Task objective.
Beginning with the line that holds "windschaduw maken Vlaardingen" in the data below, give again every line through the one that holds "stormschade.", exactly as written.

[Saved entries]
===============

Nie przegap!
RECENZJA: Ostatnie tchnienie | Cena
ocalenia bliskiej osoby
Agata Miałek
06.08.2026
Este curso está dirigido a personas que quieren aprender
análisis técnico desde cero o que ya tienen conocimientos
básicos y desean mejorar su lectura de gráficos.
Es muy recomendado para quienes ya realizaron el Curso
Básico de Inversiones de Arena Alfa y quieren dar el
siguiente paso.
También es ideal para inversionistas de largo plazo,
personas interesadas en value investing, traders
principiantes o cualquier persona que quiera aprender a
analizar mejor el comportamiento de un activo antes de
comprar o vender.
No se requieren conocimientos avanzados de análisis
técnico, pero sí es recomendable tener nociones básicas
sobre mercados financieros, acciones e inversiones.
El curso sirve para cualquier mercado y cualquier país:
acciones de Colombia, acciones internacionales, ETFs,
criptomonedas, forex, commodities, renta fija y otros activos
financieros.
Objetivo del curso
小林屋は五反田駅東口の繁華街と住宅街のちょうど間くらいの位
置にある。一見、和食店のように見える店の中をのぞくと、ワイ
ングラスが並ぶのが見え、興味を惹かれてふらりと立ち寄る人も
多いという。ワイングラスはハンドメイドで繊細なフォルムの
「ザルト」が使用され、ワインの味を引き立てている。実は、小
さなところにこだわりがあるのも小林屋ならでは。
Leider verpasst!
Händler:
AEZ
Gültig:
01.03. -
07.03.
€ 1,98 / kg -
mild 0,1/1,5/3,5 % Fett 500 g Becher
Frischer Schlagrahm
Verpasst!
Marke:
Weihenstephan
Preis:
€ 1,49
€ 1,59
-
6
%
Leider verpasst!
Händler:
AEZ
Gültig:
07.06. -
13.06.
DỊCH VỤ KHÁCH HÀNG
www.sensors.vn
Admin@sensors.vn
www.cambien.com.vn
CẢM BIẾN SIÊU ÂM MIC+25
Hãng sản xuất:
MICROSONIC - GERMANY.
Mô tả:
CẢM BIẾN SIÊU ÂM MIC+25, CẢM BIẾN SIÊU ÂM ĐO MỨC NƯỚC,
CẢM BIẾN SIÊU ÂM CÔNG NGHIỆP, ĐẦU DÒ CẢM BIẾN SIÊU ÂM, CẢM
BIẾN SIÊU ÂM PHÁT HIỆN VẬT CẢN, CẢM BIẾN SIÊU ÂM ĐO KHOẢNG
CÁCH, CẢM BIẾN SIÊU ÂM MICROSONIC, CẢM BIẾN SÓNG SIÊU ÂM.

===============

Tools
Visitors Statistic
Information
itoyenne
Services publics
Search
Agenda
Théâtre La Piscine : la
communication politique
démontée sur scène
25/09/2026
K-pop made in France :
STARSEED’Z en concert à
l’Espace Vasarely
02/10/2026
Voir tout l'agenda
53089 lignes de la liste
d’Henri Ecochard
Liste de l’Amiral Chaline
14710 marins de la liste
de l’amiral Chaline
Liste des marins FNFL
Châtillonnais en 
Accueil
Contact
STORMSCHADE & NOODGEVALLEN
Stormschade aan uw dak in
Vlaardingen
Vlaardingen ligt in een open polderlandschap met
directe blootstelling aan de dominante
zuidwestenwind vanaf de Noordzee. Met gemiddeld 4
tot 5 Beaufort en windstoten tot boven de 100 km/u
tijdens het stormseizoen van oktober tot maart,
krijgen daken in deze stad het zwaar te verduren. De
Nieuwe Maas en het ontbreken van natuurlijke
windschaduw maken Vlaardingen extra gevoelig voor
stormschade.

===============

Exercise solution.
windschaduw maken Vlaardingen extra gevoelig voor
stormschade.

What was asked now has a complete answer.